• Task details: Copy only what lies from the line containing "Werde Mitglied" through the line containing "posicionar, como em" in the entries below, keeping both end lines exact and dropping every picture.
____
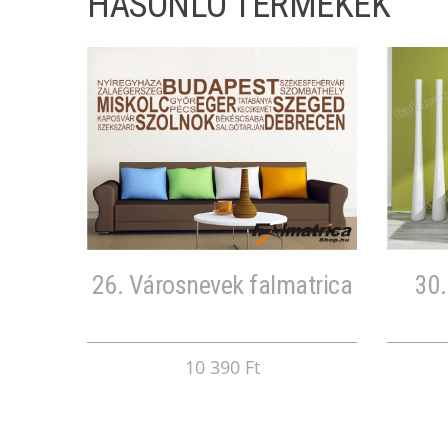
HASONLÓ TERMÉKEK
26. Városnevek falmatrica
30.
10 390 Ft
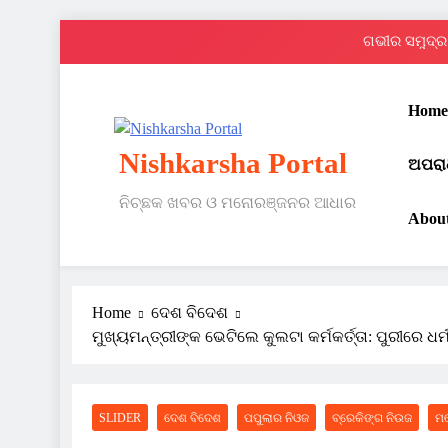
Skip
ଗଭୀର ସମୁଦ୍ର 
to
content
Home
Nishkarsha Portal
ଅପରା
ନିଚ୍ଛକ ଖବର ଓ ମନୋରଞ୍ଜନର ଆଧାର
ଗଭୀର ସମୁଦ୍ର 
Abou
Home
ଦେଶ ବିଦେଶ
ମୁଖ୍ୟମନ୍ତ୍ରୀଙ୍କ ଭେଟିଲେ କୁଲଟା କର୍ମକର୍ତ୍ତା: ପୁରୀରେ ଧ
SLIDER
ଦେଶ ବିଦେଶ
ପପୁଲାର ନିଓଜ
ବ୍ରେକିଙ୍ଗ ନିଉଜ
ମ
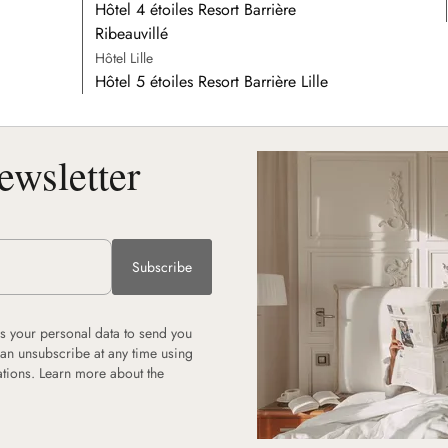
Hôtel 4 étoiles Resort Barrière
Ribeauvillé
Hôtel Lille
Hôtel 5 étoiles Resort Barrière Lille
ewsletter
Subscribe
 your personal data to send you
can unsubscribe at any time using
tions. Learn more about the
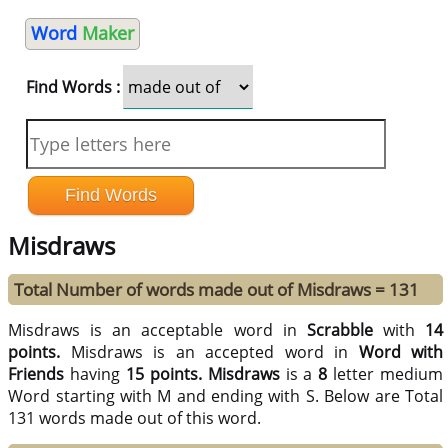
Word
Maker
Find Words :
Misdraws
Total Number of words made out of Misdraws = 131
Misdraws is an acceptable word in
Scrabble
with
14
points.
Misdraws is an accepted word in
Word with
Friends
having
15 points.
Misdraws
is a
8
letter medium
Word starting with M and ending with S. Below are Total
131 words made out of this word.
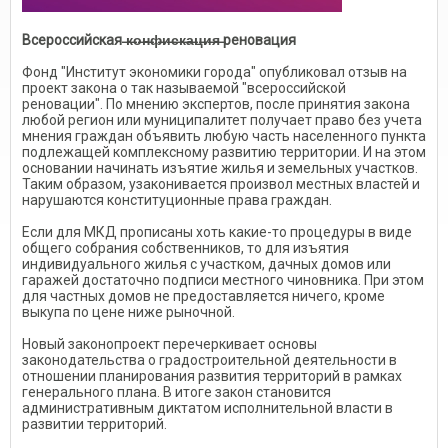
Всероссийская ̶к̶о̶н̶ф̶и̶с̶к̶а̶ц̶и̶я̶ реновация
Фонд "Институт экономики города" опубликовал отзыв на
проект закона о так называемой "всероссийской
реновации". По мнению экспертов, после принятия закона
любой регион или муниципалитет получает право без учета
мнения граждан объявить любую часть населенного пункта
подлежащей комплексному развитию территории. И на этом
основании начинать изъятие жилья и земельных участков.
Таким образом, узаконивается произвол местных властей и
нарушаются конституционные права граждан.
Если для МКД прописаны хоть какие-то процедуры в виде
общего собрания собственников, то для изъятия
индивидуального жилья с участком, дачных домов или
гаражей достаточно подписи местного чиновника. При этом
для частных домов не предоставляется ничего, кроме
выкупа по цене ниже рыночной.
Новый законопроект перечеркивает основы
законодательства о градостроительной деятельности в
отношении планирования развития территорий в рамках
генерального плана. В итоге закон становится
административным диктатом исполнительной власти в
развитии территорий.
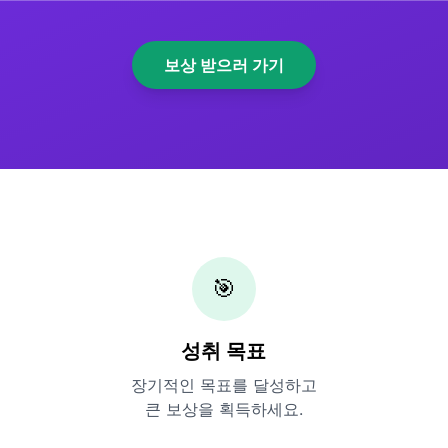
보상 받으러 가기
🎯
성취 목표
장기적인 목표를 달성하고
큰 보상을 획득하세요.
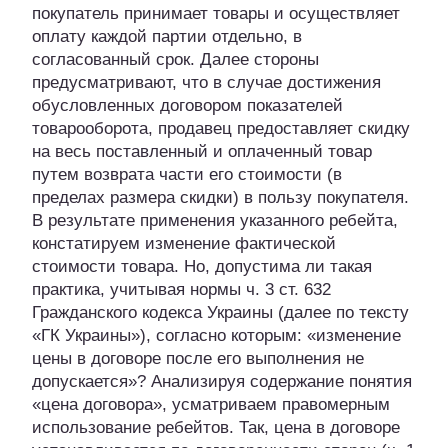
покупатель принимает товары и осуществляет
оплату каждой партии отдельно, в
согласованный срок. Далее стороны
предусматривают, что в случае достижения
обусловленных договором показателей
товарооборота, продавец предоставляет скидку
на весь поставленный и оплаченный товар
путем возврата части его стоимости (в
пределах размера скидки) в пользу покупателя.
В результате применения указанного ребейта,
констатируем изменение фактической
стоимости товара. Но, допустима ли такая
практика, учитывая нормы ч. 3 ст. 632
Гражданского кодекса Украины (далее по тексту
«ГК Украины»), согласно которым: «изменение
цены в договоре после его выполнения не
допускается»? Анализируя содержание понятия
«цена договора», усматриваем правомерным
использование ребейтов. Так, цена в договоре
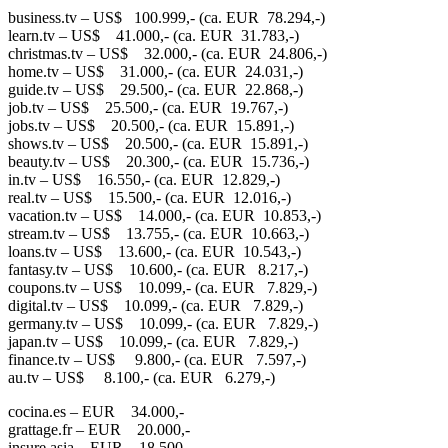
business.tv – US$ 100.999,- (ca. EUR 78.294,-)
learn.tv – US$ 41.000,- (ca. EUR 31.783,-)
christmas.tv – US$ 32.000,- (ca. EUR 24.806,-)
home.tv – US$ 31.000,- (ca. EUR 24.031,-)
guide.tv – US$ 29.500,- (ca. EUR 22.868,-)
job.tv – US$ 25.500,- (ca. EUR 19.767,-)
jobs.tv – US$ 20.500,- (ca. EUR 15.891,-)
shows.tv – US$ 20.500,- (ca. EUR 15.891,-)
beauty.tv – US$ 20.300,- (ca. EUR 15.736,-)
in.tv – US$ 16.550,- (ca. EUR 12.829,-)
real.tv – US$ 15.500,- (ca. EUR 12.016,-)
vacation.tv – US$ 14.000,- (ca. EUR 10.853,-)
stream.tv – US$ 13.755,- (ca. EUR 10.663,-)
loans.tv – US$ 13.600,- (ca. EUR 10.543,-)
fantasy.tv – US$ 10.600,- (ca. EUR 8.217,-)
coupons.tv – US$ 10.099,- (ca. EUR 7.829,-)
digital.tv – US$ 10.099,- (ca. EUR 7.829,-)
germany.tv – US$ 10.099,- (ca. EUR 7.829,-)
japan.tv – US$ 10.099,- (ca. EUR 7.829,-)
finance.tv – US$ 9.800,- (ca. EUR 7.597,-)
au.tv – US$ 8.100,- (ca. EUR 6.279,-)
cocina.es – EUR 34.000,-
grattage.fr – EUR 20.000,-
insure.asia – EUR 18.500,-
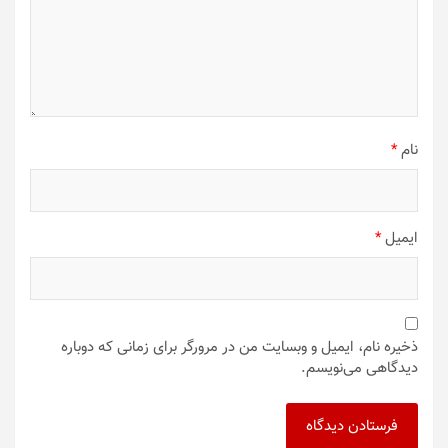
نام
*
ایمیل
*
ذخیره نام، ایمیل و وبسایت من در مرورگر برای زمانی که دوباره
دیدگاهی می‌نویسم.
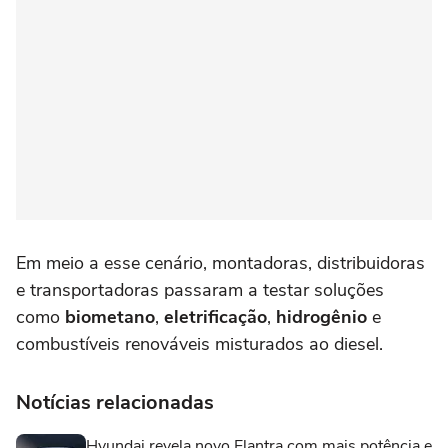
Em meio a esse cenário, montadoras, distribuidoras
e transportadoras passaram a testar soluções
como
biometano
,
eletrificação
,
hidrogênio
e
combustíveis renováveis misturados ao diesel.
Notícias relacionadas
Hyundai revela novo Elantra com mais potência e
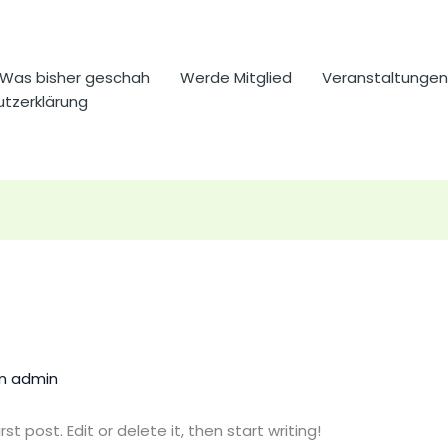
Was bisher geschah
Werde Mitglied
Veranstaltungen
tzerklärung
on
admin
t post. Edit or delete it, then start writing!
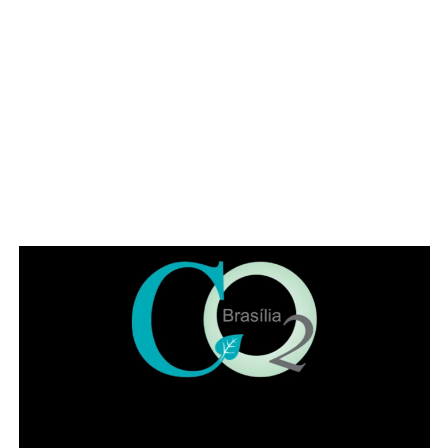
advogado, alertou para a importância da categoria
durante o atual momento de “crise institucional que
assola o Brasil”. O deputado exaltou a categoria a se
posicionar, como em outros momentos históricos. “É
necessário que a advocacia se levante tendo em vista os
muitos direitos desrespeitados no Brasil, como, por
exemplo, a avocação de competência para abertura de
inquérito sem prerrogativa de foro”, citou o parlamentar.
Representando a Federação Nacional dos Institutos dos
Advogados, Eduardo Lycurgo ressaltou que “sempre que
as trevas se impuseram ou ameaçaram a sociedade os
advogados ajudam a iluminar o bom caminho”. No IADF,
segundo ele, a “categoria trabalha de braços dados na
disseminação da cultura jurídica para que a sociedade
possa andar pelo caminho da correção”.
Leia Também:
Mutirão de cadastro
para doação de órgãos facilita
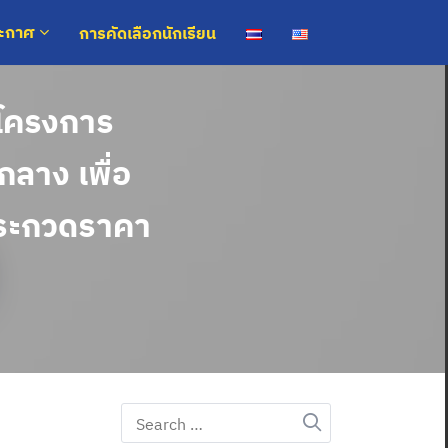
การคัดเลือกนักเรียน
ระกาศ
งโครงการ
กลาง เพื่อ
ประกวดราคา
Search
for:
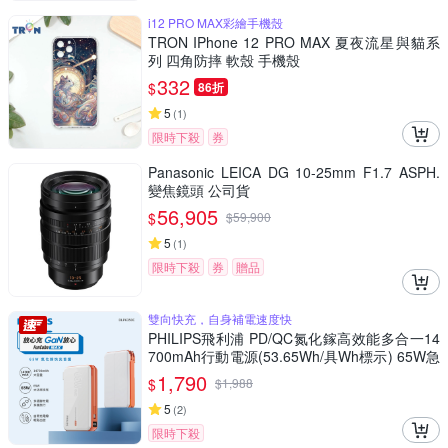
i12 PRO MAX彩繪手機殼
TRON IPhone 12 PRO MAX 夏夜流星與貓系
列 四角防摔 軟殼 手機殼
332
$
86折
5
(
1
)
限時下殺
券
Panasonic LEICA DG 10-25mm F1.7 ASPH.
變焦鏡頭 公司貨
56,905
$
$
59,900
5
(
1
)
限時下殺
券
贈品
雙向快充，自身補電速度快
PHILIPS飛利浦 PD/QC氮化鎵高效能多合一14
700mAh行動電源(53.65Wh/具Wh標示) 65W急
速雙向快充 附帶多國轉接頭 自帶線/多重安全保
1,790
$
$
1,988
護
5
(
2
)
限時下殺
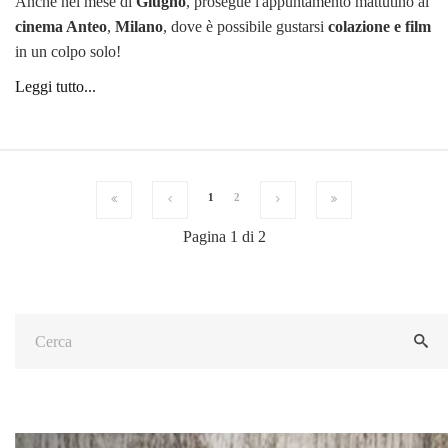
Anche nel mese di
Giugno
, prosegue l'appuntamento mattutino al
cinema Anteo
,
Milano
, dove è possibile gustarsi
colazione e film
in un colpo solo!
Leggi tutto...
1
2
Pagina 1 di 2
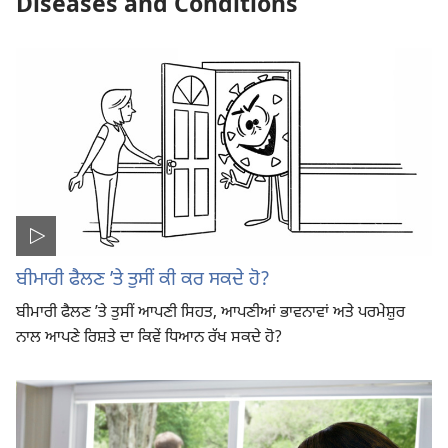
Diseases and Conditions
ਬੀਮਾਰੀ ਫੈਲਣ ʼਤੇ ਤੁਸੀਂ ਕੀ ਕਰ ਸਕਦੇ ਹੋ?
ਬੀਮਾਰੀ ਫੈਲਣ ʼਤੇ ਤੁਸੀਂ ਆਪਣੀ ਸਿਹਤ, ਆਪਣੀਆਂ ਭਾਵਨਾਵਾਂ ਅਤੇ ਪਰਮੇਸ਼ੁਰ
ਨਾਲ ਆਪਣੇ ਰਿਸ਼ਤੇ ਦਾ ਕਿਵੇਂ ਧਿਆਨ ਰੱਖ ਸਕਦੇ ਹੋ?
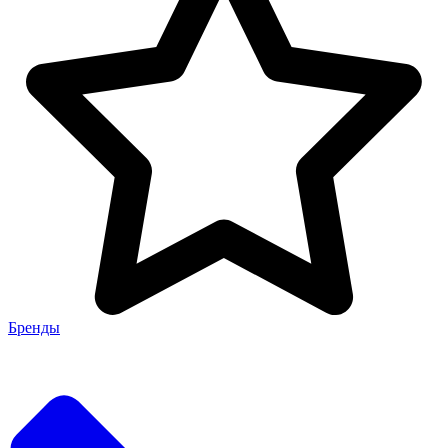
Бренды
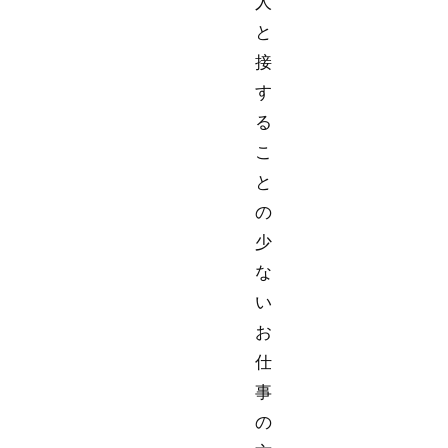
人
と
接
す
る
こ
と
の
少
な
い
お
仕
事
の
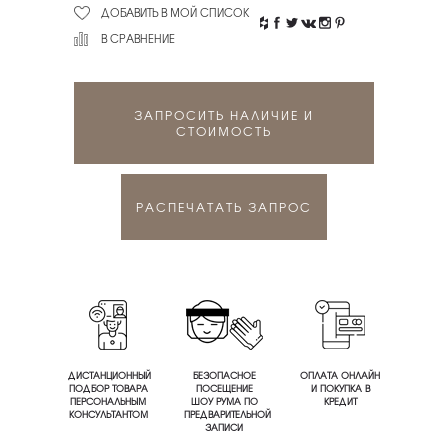
ДОБАВИТЬ В МОЙ СПИСОК
В СРАВНЕНИЕ
ЗАПРОСИТЬ НАЛИЧИЕ И
СТОИМОСТЬ
РАСПЕЧАТАТЬ ЗАПРОС
ДИСТАНЦИОННЫЙ
БЕЗОПАСНОЕ
ОПЛАТА ОНЛАЙН
ПОДБОР ТОВАРА
ПОСЕЩЕНИЕ
И ПОКУПКА В
ПЕРСОНАЛЬНЫМ
ШОУ РУМА ПО
КРЕДИТ
КОНСУЛЬТАНТОМ
ПРЕДВАРИТЕЛЬНОЙ
ЗАПИСИ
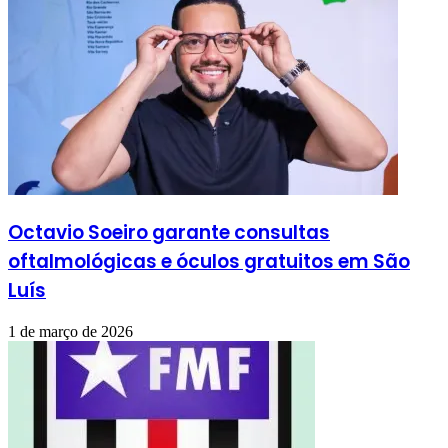
Octavio Soeiro garante consultas
oftalmológicas e óculos gratuitos em São
Luís
1 de março de 2026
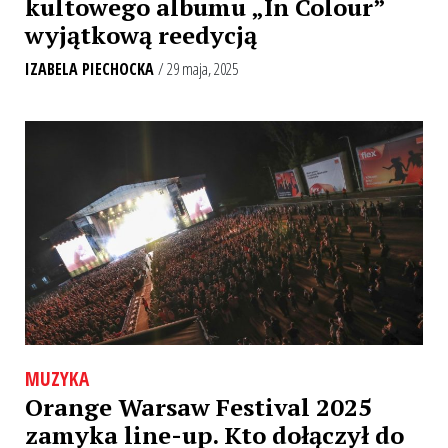
kultowego albumu „In Colour”
wyjątkową reedycją
IZABELA PIECHOCKA
/ 29 maja, 2025
MUZYKA
Orange Warsaw Festival 2025
zamyka line-up. Kto dołączył do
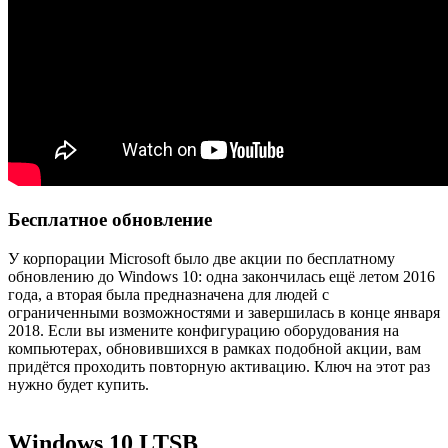
Бесплатное обновление
У корпорации Microsoft было две акции по бесплатному
обновлению до Windows 10: одна закончилась ещё летом 2016
года, а вторая была предназначена для людей с
ограниченными возможностями и завершилась в конце января
2018. Если вы измените конфигурацию оборудования на
компьютерах, обновившихся в рамках подобной акции, вам
придётся проходить повторную активацию. Ключ на этот раз
нужно будет купить.
Windows 10 LTSB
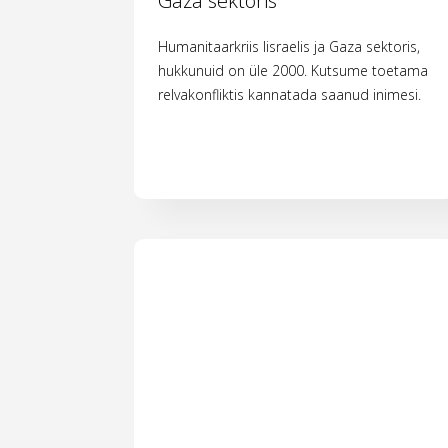
Gaza sektoris
Humanitaarkriis Iisraelis ja Gaza sektoris,
hukkunuid on üle 2000. Kutsume toetama
relvakonfliktis kannatada saanud inimesi.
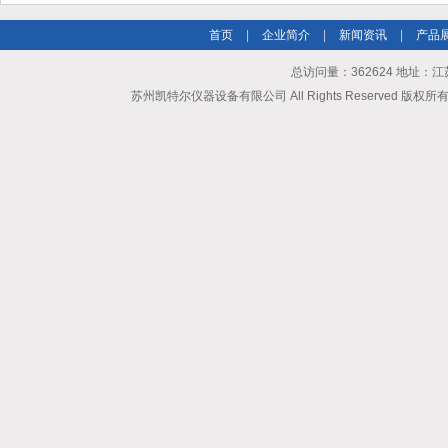
首页
|
企业简介
|
新闻资讯
|
产品
总访问量：362624 地址
苏州凯特尔仪器设备有限公司 All Rights Reserved 版权所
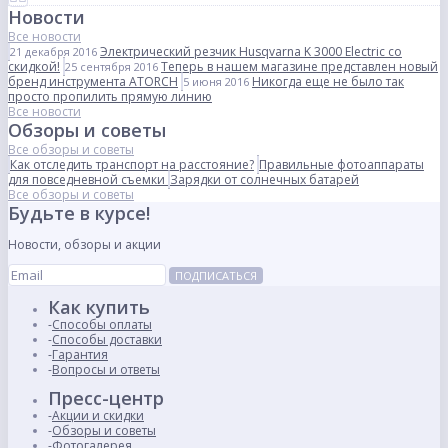
Новости
Все новости
Электрический резчик Husqvarna K 3000 Electric со
21 декабря 2016
скидкой!
Теперь в нашем магазине представлен новый
25 сентября 2016
бренд инструмента ATORCH
Никогда еще не было так
5 июня 2016
просто пропилить прямую линию
Все новости
Обзоры и советы
Все обзоры и советы
Как отследить транспорт на расстояние?
Правильные фотоаппараты
для повседневной съемки
Зарядки от солнечных батарей
Все обзоры и советы
Будьте в курсе!
Новости, обзоры и акции
ПОДПИСАТЬСЯ
Как купить
Способы оплаты
Способы доставки
Гарантия
Вопросы и ответы
Пресс-центр
Акции и скидки
Обзоры и советы
Фотогалерея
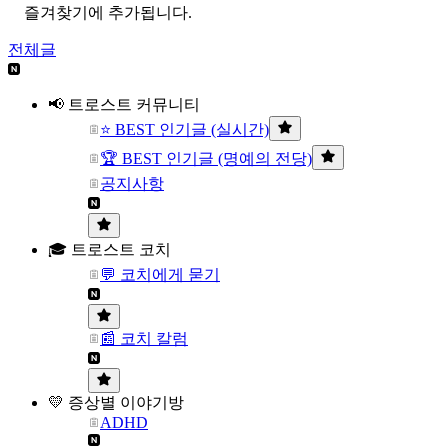
즐겨찾기에 추가됩니다.
전체글
📢 트로스트 커뮤니티
⭐ BEST 인기글 (실시간)
🏆 BEST 인기글 (명예의 전당)
공지사항
🎓 트로스트 코치
💬 코치에게 묻기
📰 코치 칼럼
💛 증상별 이야기방
ADHD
____
• Task answer:
Werde Mitglied
Veranstaltungen
tzerklärung
on
admin
t post. Edit or delete it, then start writing!
advogado, alertou para a importância da categoria
durante o atual momento de “crise institucional que
assola o Brasil”. O deputado exaltou a categoria a se
posicionar, como em outros momentos históricos. “É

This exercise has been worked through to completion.